### Exercise description:
In the entries below, find each line with the word "ایران" and pull it out.
══ Material for this exercise ══
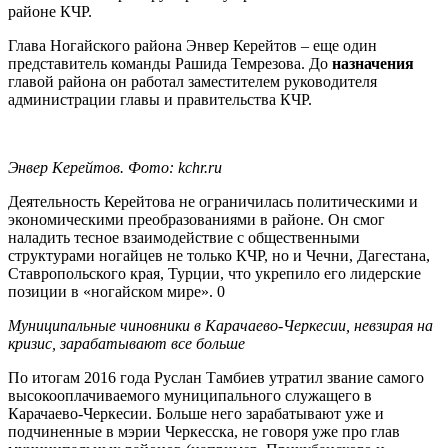
районе КЧР.
Глава Ногайского района Энвер Керейтов – еще один
представитель команды Рашида Темрезова. До
назначения
главой района он работал заместителем руководителя
администрации главы и правительства КЧР.
Энвер Керейтов. Фото: kchr.ru
Деятельность Керейтова не ограничилась политическими и
экономическими преобразованиями в районе. Он смог
наладить тесное взаимодействие с общественными
структурами ногайцев не только КЧР, но и Чечни, Дагестана,
Ставропольского края, Турции, что укрепило его лидерские
позиции в «ногайском мире».
0
Муниципальные чиновники в Карачаево-Черкесии, невзирая на
кризис, зарабатывают все больше
По итогам 2016 года Руслан Тамбиев утратил звание самого
высокооплачиваемого муниципального служащего в
Карачаево-Черкесии. Больше него зарабатывают уже и
подчиненные в мэрии Черкесска, не говоря уже про глав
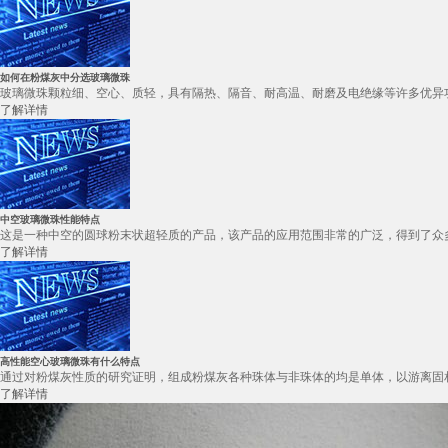
如何在粉煤灰中分选玻璃微珠
玻璃微珠颗粒细、空心、质轻，具有隔热、隔音、耐高温、耐磨及电绝缘等许多优异功
了解详情
中空玻璃微珠性能特点
这是一种中空的圆球粉末状超轻质的产品，该产品的应用范围非常的广泛，得到了众多
了解详情
高性能空心玻璃微珠有什么特点
通过对粉煤灰性质的研究证明，组成粉煤灰各种珠体与非珠体的均是单体，以游离固相
了解详情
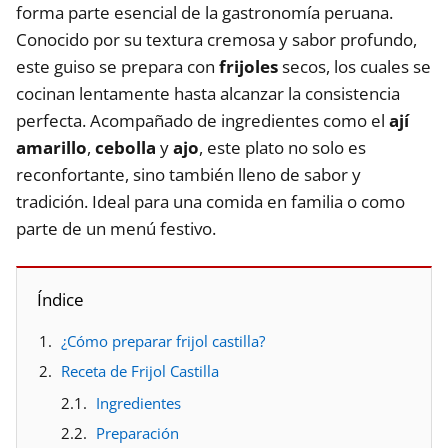
forma parte esencial de la gastronomía peruana.
Conocido por su textura cremosa y sabor profundo,
este guiso se prepara con
frijoles
secos, los cuales se
cocinan lentamente hasta alcanzar la consistencia
perfecta. Acompañado de ingredientes como el
ají
amarillo
,
cebolla
y
ajo
, este plato no solo es
reconfortante, sino también lleno de sabor y
tradición. Ideal para una comida en familia o como
parte de un menú festivo.
Índice
¿Cómo preparar frijol castilla?
Receta de Frijol Castilla
Ingredientes
Preparación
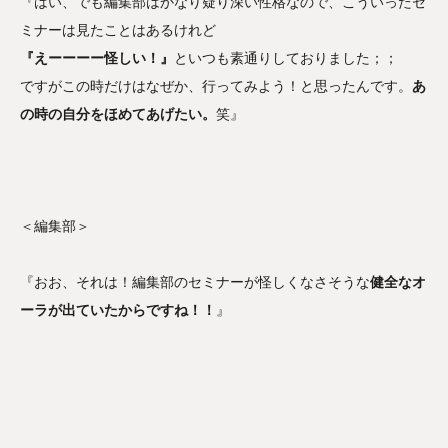
『はい、でも編集部はかなり疑り深い性格なので、こういったセ
ミナーは見たことはあるけれど
『えーーーー怪しい！』
といつも素通りしておりました；；
ですがこの時だけはなぜか、行ってみよう！と思ったんです。
あ
の時の自分をほめてあげたい。
笑』
＜編集部＞
『おお、それは！編集部のセミナーが怪しくなさそうな
健全なオ
ーラが出ていたからですね！！
』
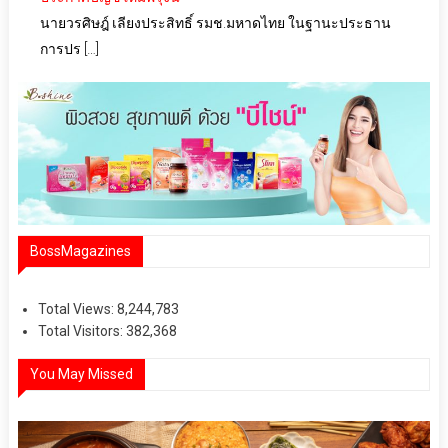
นายวรศิษฎ์ เลียงประสิทธิ์ รมช.มหาดไทย ในฐานะประธาน
การปร […]
BossMagazines
Total Views:
8,244,783
Total Visitors:
382,368
You May Missed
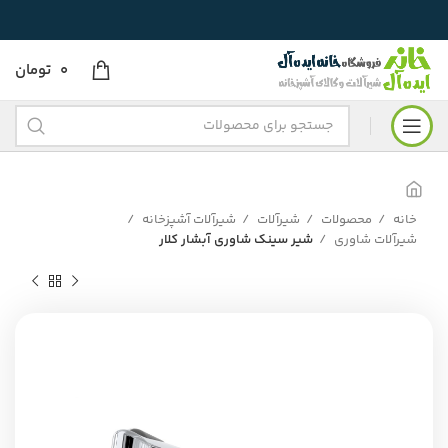
0
تومان
خانه
محصولات
شیرآلات
شیرآلات آشپزخانه
شیرآلات شاوری
شیر سینک شاوری آبشار کلار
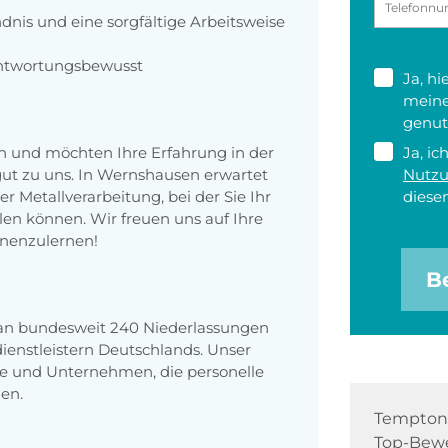
dnis und eine sorgfältige Arbeitsweise
rantwortungsbewusst
Ja, h
meine
genut
an und möchten Ihre Erfahrung in der
Ja, ic
ut zu uns. In Wernshausen erwartet
Nutz
r Metallverarbeitung, bei der Sie Ihr
diesen
len können. Wir freuen uns auf Ihre
nnenzulernen!
B
 an bundesweit 240 Niederlassungen
enstleistern Deutschlands. Unser
e und Unternehmen, die personelle
en.
Tempton 
Top-Bewe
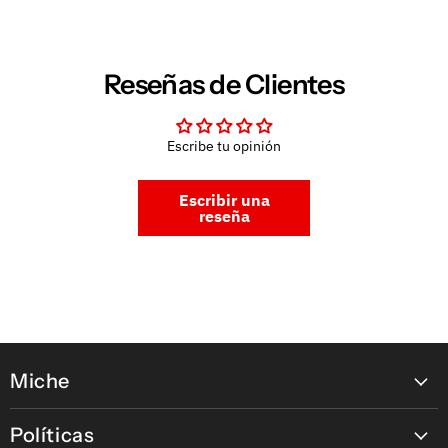
Reseñas de Clientes
Escribe tu opinión
Escribir una
reseña
Miche
Contáctanos
Políticas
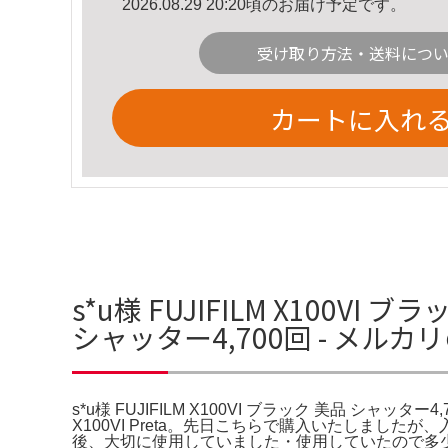
2026.08.29 20:20頃のお届け予定です。
受け取り方法・送料につ
カートに入れ
s*u様 FUJIFILM X100VI 
シャッター4,700回 - メル
s*u様 FUJIFILM X100VI ブラック 美品 シャッター4,7
X100VI Preta。先日こちらで購入いたしましたが
後、大切に使用していました・使用していたので多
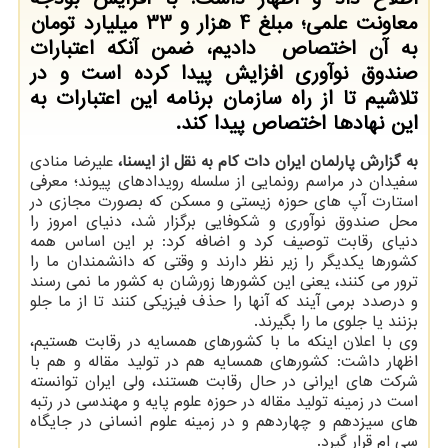
معاونت علمی؛ مبلغ 4 هزار و 33 میلیارد تومان
به آن اختصاص دادیم، ضمن آنکه اعتبارات
صندوق نوآوری افزایش پیدا کرده است و در
تلاشیم تا از راه سازمان برنامه این اعتبارات به
این نهادها اختصاص پیدا کند.
به گزارش پارلمان ایران دات کام به نقل از ایسنا،
علیرضا منادی
سفیدان در مراسم رونمایی از سلسله رویدادهای پیوند؛ معرفی
استارت آپ های حوزه زیستی و مسکن که بصورت مجازی در
محل صندوق نوآوری و شکوفایی برگزار شد، دنیای امروز را
دنیای رقابت توصیف کرد و اضافه کرد: بر این اساس همه
کشورها یکدیگر را زیر نظر دارند و وقتی که دانشمندان ما را
ترور می کنند، یعنی این کشورها زورشان به کشور ما نمی رسند
و درصدد برمی آیند که آنها را حذف فیزیکی کنند تا از ما جلو
بزنند یا جلوی ما را بگیرند.
وی با اعلان اینکه ما با کشورهای همسایه در رقابت هستیم،
اظهار داشت: کشورهای همسایه هم در تولید مقاله و هم با
شرکت های ایرانی در حال رقابت هستند، ولی ایران توانسته
است در زمینه تولید مقاله در حوزه علوم پایه و مهندسی در رتبه
های سیزدهم و چهاردهم و در زمینه علوم انسانی در جایگاه
سی ام قرار گیرد.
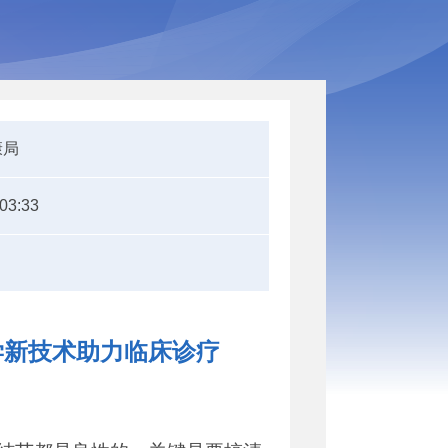
康局
:03:33
学新技术助力临床诊疗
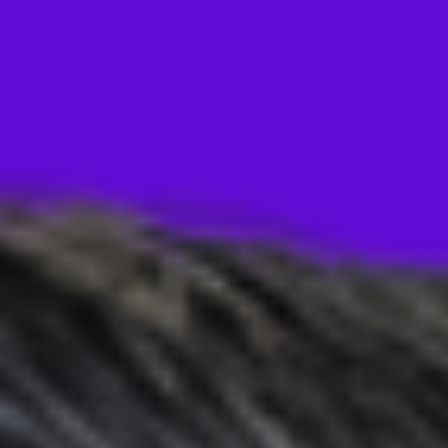
Contacto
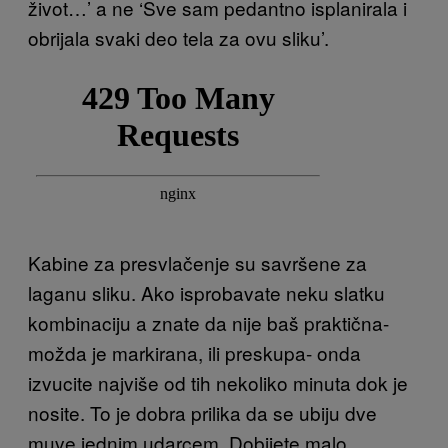
život…’ a ne ‘Sve sam pedantno isplanirala i
obrijala svaki deo tela za ovu sliku’.
Kabine za presvlačenje su savršene za
laganu sliku. Ako isprobavate neku slatku
kombinaciju a znate da nije baš praktična-
možda je markirana, ili preskupa- onda
izvucite najviše od tih nekoliko minuta dok je
nosite. To je dobra prilika da se ubiju dve
muve jednim udarcem. Dobijete malo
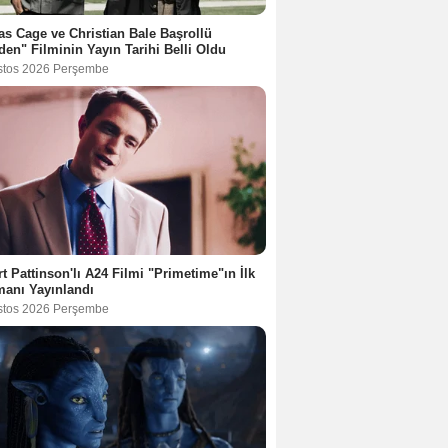
as Cage ve Christian Bale Başrollü
en" Filminin Yayın Tarihi Belli Oldu
stos 2026 Perşembe
t Pattinson'lı A24 Filmi "Primetime"ın İlk
anı Yayınlandı
stos 2026 Perşembe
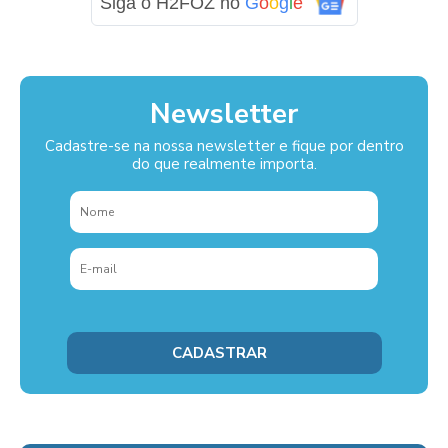
Siga o H2FOZ no
G
o
o
g
l
e
Newsletter
Cadastre-se na nossa newsletter e fique por dentro
do que realmente importa.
═══
### Solution to this problem:
به گزارش پارلمان ایران دات کام به نقل از ایسنا،
شرکت های ایرانی در حال رقابت هستند، ولی ایران توانسته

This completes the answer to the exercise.